Any transferee, by its acceptance of a bond registered in its name (or the name of its nominee), shall be deemed to have made the representation set forth in Section 6.2 of the Bond Purchase Agreement dated as of September 16, 2025 among the Company and the purchasers listed on Schedule A attached thereto, as amended, restated, supplemented or otherwise modified from time to time.
With the consent of the Company and to the extent permitted by and as provided in the Indenture, modifications or alterations of the Indenture or of any supplemental indenture and of the rights and obligations of the Company and of the holders and registered owners of the bonds may be made, and compliance with any provision of the Indenture or of any supplemental indenture may be waived, by the affirmative vote of the holders and registered owners of not less than sixty-six and two-thirds per centum (66 2/3%) in principal amount of the bonds then outstanding under the Indenture, and by the affirmative vote of the holders and registered owners of not less than sixty-six and two-thirds per centum (66 2/3%) in principal amount of the bonds of any series then outstanding under the Indenture and affected by such modification or alteration, in case one or more but less than all of the series of bonds then outstanding under the Indenture are so affected, but in any case excluding bonds disqualified from voting by reason of the Company’s interest therein as provided in the Indenture; subject, however, to the condition, among other conditions stated in the Indenture, that no such modification or alteration shall be made which, among other things, will permit the extension of the time or times of payment of the principal of or the interest or the premium, if any, on this bond, or the reduction in the principal amount hereof or in the rate of interest or the amount of any premium hereon, or any other modification in the terms of payment of such principal, interest or premium, which terms of payment are unconditional, or, otherwise than as permitted by the Indenture, the creation of any lien ranking prior to or on a parity with the lien of the Indenture with respect to any of the mortgaged property, all as more fully provided in the Indenture.
The bonds of this Series may be called for redemption by the Company, as a whole at any time or in part from time to time, at a redemption price equal to 100% of the principal amount of the bonds of this Series to be redeemed plus accrued and unpaid interest on the principal amount
being redeemed to the date of redemption and the Make-Whole Amount (as defined in the Supplemental Indenture) applicable thereto.
Notice of each redemption shall be mailed to all registered owners not less than thirty nor more than forty-five days before the redemption date.
In case of certain completed defaults specified in the Indenture, the principal of this bond may be declared or may become due and payable in the manner and with the effect provided in the Indenture.
No recourse shall be had for the payment of the principal of or the interest or the premium, if any, on this bond, or for any claim based hereon, or otherwise in respect hereof or of the Indenture, to or against any incorporator, stockholder, officer or director, past, present or future, of the Company or of any predecessor or successor corporation, either directly or through the Company or such predecessor or successor corporation, under any constitution or statute or rule of law, or by the enforcement of any assessment or penalty, or otherwise, all such liability of incorporators, stockholders, directors and officers being waived and released by the registered owner hereof by the acceptance of this bond and being likewise waived and released by the terms of the Indenture, all as more fully provided therein.
This bond is transferable by the registered owner hereof, in person or by duly authorized attorney, at the office or agency of the Company in the City of Chicago, State of Illinois, or, at the option of the registered owner, at the office or agency of the Company in the Borough of Manhattan, The City and State of New York, upon surrender and cancellation of this bond; and thereupon a new registered bond or bonds without coupons of the same aggregate principal amount and series will, upon the payment of any transfer tax or taxes payable, be issued to the transferee in exchange herefor.

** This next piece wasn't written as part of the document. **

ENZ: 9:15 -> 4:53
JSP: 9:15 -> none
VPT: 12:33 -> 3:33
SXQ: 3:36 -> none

The Company shall not be required to exchange or transfer this bond if this bond or a portion hereof has been selected for redemption.
The security represented by this certificate has not been registered under the Securities Act of 1933, as amended (the “Securities Act”), or qualified under any state securities laws and may not be transferred, sold or otherwise disposed of except while a registration statement is in effect or pursuant to an available exemption from registration under the Securities Act and applicable state securities laws.

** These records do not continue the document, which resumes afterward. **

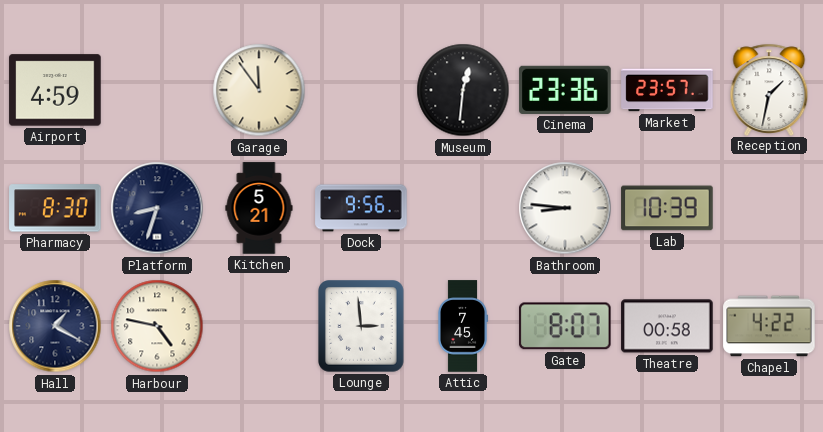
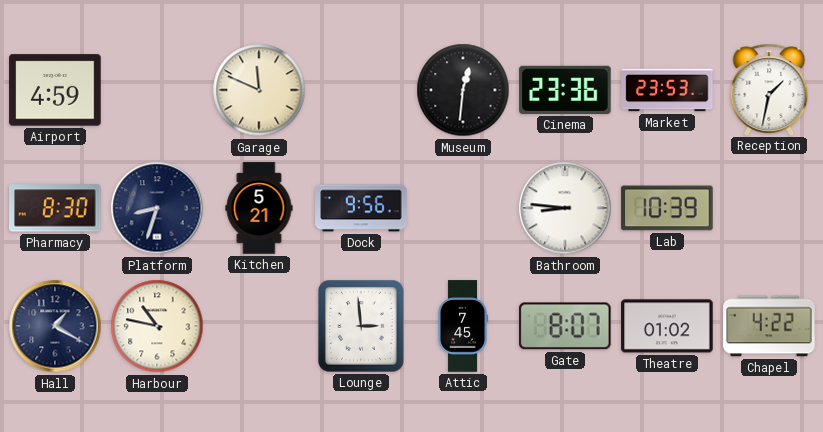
Garage: 11:54 -> 11:49
Market: 23:57 -> 23:53
Harbour: 4:47 -> 10:47
Theatre: 00:58 -> 01:02
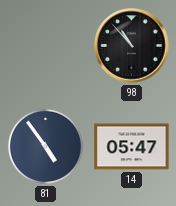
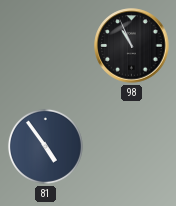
98: 10:53 -> 10:56
14: 05:47 -> none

(End of Form of Bond of 2035 Series)
(Form of Face of Bond of 2055 Series)
| | | | | |
| NO. RU-2025-C-__ | $________ |
| Ill. Commerce Commission No. 7019 | CUSIP No. ___________ |
Northern Illinois Gas Company
First Mortgage Bond 5.59% Series due December 15, 2055
Northern Illinois Gas Company, an Illinois corporation (hereinafter called the “Company”), for value received, hereby promises to pay to or registered assigns, the sum of Dollars, on December 15, 2055, and to pay to the registered owner hereof interest on said sum from the date hereof until said sum shall be paid, at the rate of 5.59% per annum, payable semi-annually on the fifteenth day of June and the fifteenth day of December in each year, beginning on June 15, 2026. Both the principal of and the interest on this bond shall be payable at the office or agency of the Company in the City of Chicago, State of Illinois, or, at the option of the registered owner, at the office or agency of the Company in the Borough of Manhattan, The City and State of New York, in any coin or currency of the United States of America which at the time of payment is legal tender for the payment of public and private debts. Any installment of interest on this bond may, at the Company’s option, be paid by mailing checks for such interest payable to or upon the written order of the person entitled thereto to the address of such person as it appears on the registration books.

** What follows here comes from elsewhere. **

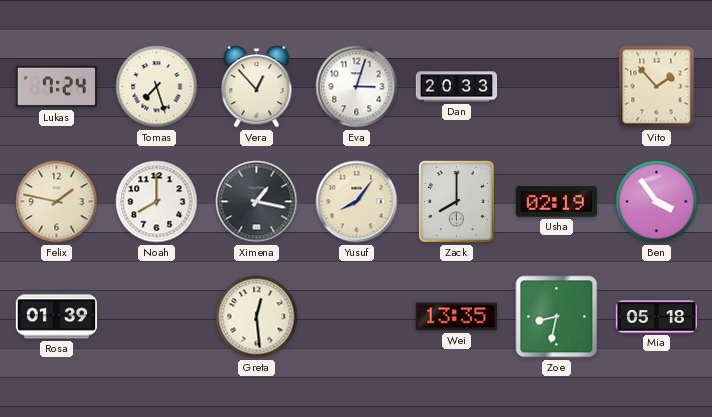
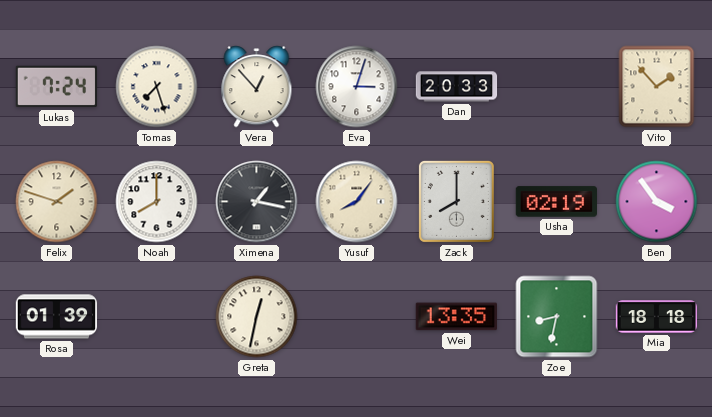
Felix: 1:47 -> 1:48
Greta: 12:29 -> 12:32
Mia: 05:18 -> 18:18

The principal so payable on December 15, 2055 will be paid to the person in whose name this bond is registered. So long as there is no existing default in the payment of interest on this bond, the interest so payable on any interest payment date will be paid to the person in whose name this bond is registered on June 1 or December 1 (whether or not a business day), as the case may be, next preceding such interest payment date. If and to the extent that the Company shall default in the payment of interest due on such interest payment date, such defaulted interest shall be paid to the person in whose name this bond is registered on the record date fixed, in advance, by the Company for the payment of such defaulted interest. Presentment for the payment of principal of and interest on this bond is hereby expressly waived by the Company.
The person in whose name this bond is registered shall be deemed and regarded as the owner hereof for all purposes, and neither the Company nor the Trustee shall be affected by any notice to the contrary, and payment of or on account of the principal of and interest on this bond shall be made only to or upon the order in writing of the registered owner thereof. All such payments shall be valid and effectual to satisfy and discharge the liability upon this bond to the extent of the sum or sums so paid.
Additional provisions of this bond are set forth on the reverse hereof.
This bond shall not be entitled to any security or benefit under the Indenture or be valid or become obligatory for any purpose unless and until it shall have been authenticated by the
execution by the Trustee, or its successor in trust under the Indenture, of the certificate endorsed hereon.
In Witness Whereof, Northern Illinois Gas Company has caused this bond to be executed in its name by its Executive Vice President, Chief Financial Officer and Treasurer, manually or by facsimile signature, and has caused its corporate seal to be impressed hereon or a facsimile thereof to be imprinted hereon and to be attested by its Corporate Secretary, manually or by facsimile signature.
Dated: December 3, 2025
| | | | | |
| Northern Illinois Gas Company
By:__________________________________ Executive Vice President, Chief Financial Officer and Treasurer |
Attest:
_____________________________________ Corporate Secretary | |
(Form of Trustee’s Certificate of Authentication)
This bond is one of the bonds of the 2055 Series designated therein, referred to and described in the within-mentioned Supplemental Indenture dated as of September 16, 2025, effective October 7, 2025.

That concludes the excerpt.